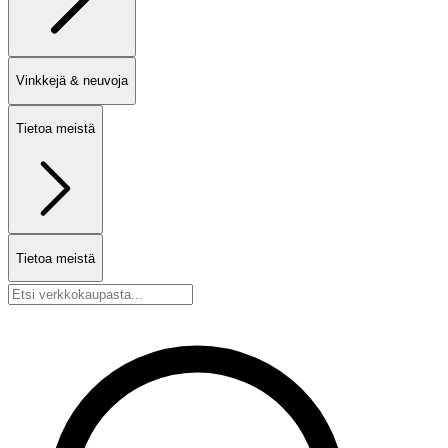
Vinkkejä & neuvoja
Tietoa meistä
Tietoa meistä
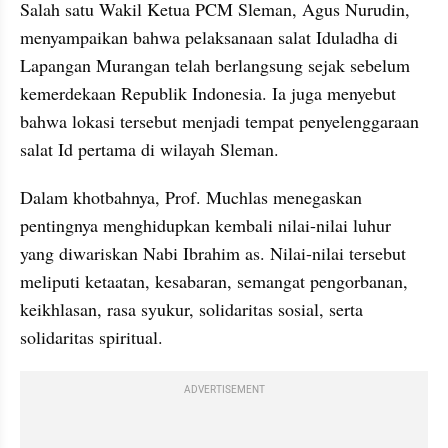
Salah satu Wakil Ketua PCM Sleman, Agus Nurudin, 
menyampaikan bahwa pelaksanaan salat Iduladha di 
Lapangan Murangan telah berlangsung sejak sebelum 
kemerdekaan Republik Indonesia. Ia juga menyebut 
bahwa lokasi tersebut menjadi tempat penyelenggaraan 
salat Id pertama di wilayah Sleman.
Dalam khotbahnya, Prof. Muchlas menegaskan 
pentingnya menghidupkan kembali nilai-nilai luhur 
yang diwariskan Nabi Ibrahim as. Nilai-nilai tersebut 
meliputi ketaatan, kesabaran, semangat pengorbanan, 
keikhlasan, rasa syukur, solidaritas sosial, serta 
solidaritas spiritual.
ADVERTISEMENT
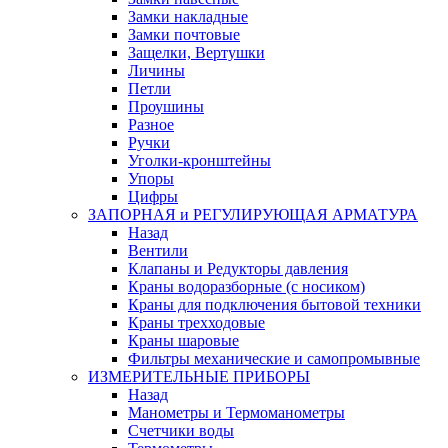
Замки накладные
Замки почтовые
Защелки, Вертушки
Личины
Петли
Проушины
Разное
Ручки
Уголки-кронштейны
Упоры
Цифры
ЗАПОРНАЯ и РЕГУЛИРУЮЩАЯ АРМАТУРА
Назад
Вентили
Клапаны и Редукторы давления
Краны водоразборные (с носиком)
Краны для подключения бытовой техники
Краны трехходовые
Краны шаровые
Фильтры механические и самопромывные
ИЗМЕРИТЕЛЬНЫЕ ПРИБОРЫ
Назад
Манометры и Термоманометры
Счетчики воды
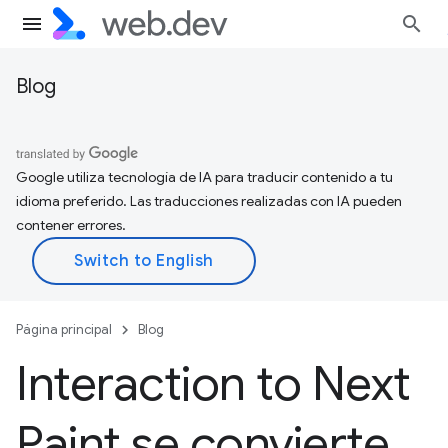
Blog
Google utiliza tecnología de IA para traducir contenido a tu
idioma preferido. Las traducciones realizadas con IA pueden
contener errores.
Página principal
Blog
Interaction to Next
Paint se convierte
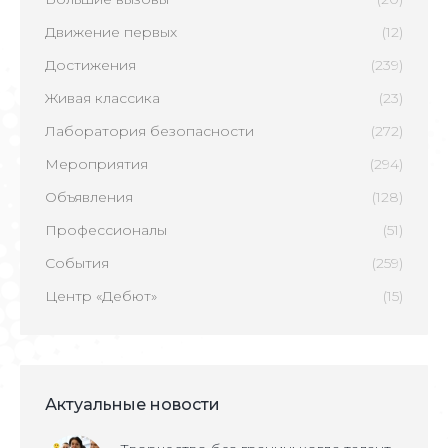
Движение первых
(12)
Достижения
(239)
Живая классика
(23)
Лаборатория безопасности
(272)
Мероприятия
(294)
Объявления
(128)
Профессионалы
(51)
События
(259)
Центр «Дебют»
(15)
Актуальные новости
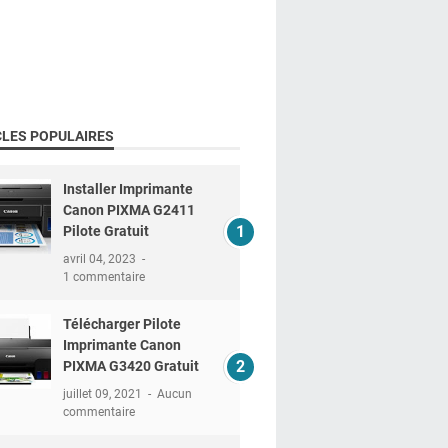
CLES POPULAIRES
Installer Imprimante
Canon PIXMA G2411
Pilote Gratuit
avril 04, 2023
1 commentaire
Télécharger Pilote
Imprimante Canon
PIXMA G3420 Gratuit
juillet 09, 2021
Aucun
commentaire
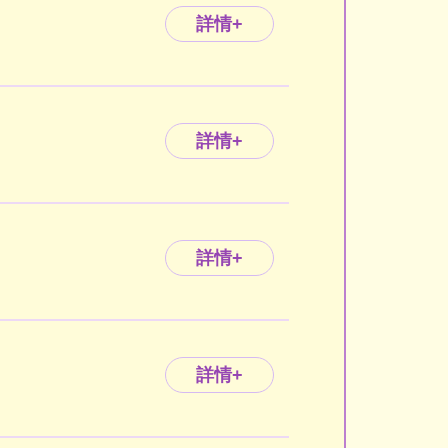
詳情+
詳情+
詳情+
詳情+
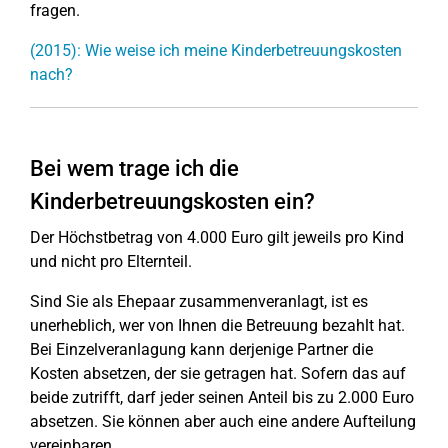
fragen.
(2015): Wie weise ich meine Kinderbetreuungskosten
nach?
Bei wem trage ich die
Kinderbetreuungskosten ein?
Der Höchstbetrag von 4.000 Euro gilt jeweils pro Kind
und nicht pro Elternteil.
Sind Sie als Ehepaar zusammenveranlagt, ist es
unerheblich, wer von Ihnen die Betreuung bezahlt hat.
Bei Einzelveranlagung kann derjenige Partner die
Kosten absetzen, der sie getragen hat. Sofern das auf
beide zutrifft, darf jeder seinen Anteil bis zu 2.000 Euro
absetzen. Sie können aber auch eine andere Aufteilung
vereinbaren.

> [The problem]
Among the records above, find the lines that contain "Euro" and copy every one.

> [Exercise output]
Der Höchstbetrag von 4.000 Euro gilt jeweils pro Kind
beide zutrifft, darf jeder seinen Anteil bis zu 2.000 Euro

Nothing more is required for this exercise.